[DATA]
↓
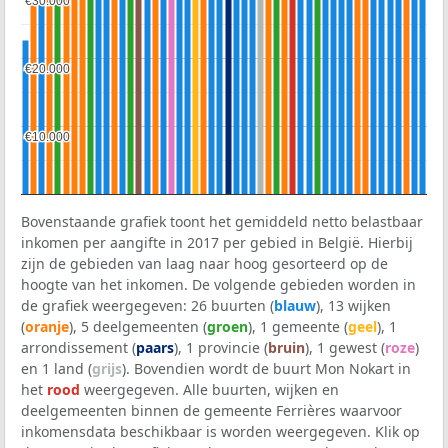
€30.000
€30.000
€20.000
€20.000
€10.000
€10.000
Bovenstaande grafiek toont het gemiddeld netto belastbaar
inkomen per aangifte in 2017 per gebied in België. Hierbij
zijn de gebieden van laag naar hoog gesorteerd op de
hoogte van het inkomen. De volgende gebieden worden in
de grafiek weergegeven: 26 buurten (
blauw
), 13 wijken
(
oranje
), 5 deelgemeenten (
groen
), 1 gemeente (
geel
), 1
arrondissement (
paars
), 1 provincie (
bruin
), 1 gewest (
roze
)
en 1 land (
grijs
). Bovendien wordt de buurt Mon Nokart in
het
rood
weergegeven. Alle buurten, wijken en
deelgemeenten binnen de gemeente Ferrières waarvoor
inkomensdata beschikbaar is worden weergegeven. Klik op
↑
[TO DO] Take the lines from the one containing "inkomen per aangifte" to the last line of the material above and write them out exactly.

[WRITTEN SOLUTION]
inkomen per aangifte in 2017 per gebied in België. Hierbij
zijn de gebieden van laag naar hoog gesorteerd op de
hoogte van het inkomen. De volgende gebieden worden in
de grafiek weergegeven: 26 buurten (
blauw
), 13 wijken
(
oranje
), 5 deelgemeenten (
groen
), 1 gemeente (
geel
), 1
arrondissement (
paars
), 1 provincie (
bruin
), 1 gewest (
roze
)
en 1 land (
grijs
). Bovendien wordt de buurt Mon Nokart in
het
rood
weergegeven. Alle buurten, wijken en
deelgemeenten binnen de gemeente Ferrières waarvoor
inkomensdata beschikbaar is worden weergegeven. Klik op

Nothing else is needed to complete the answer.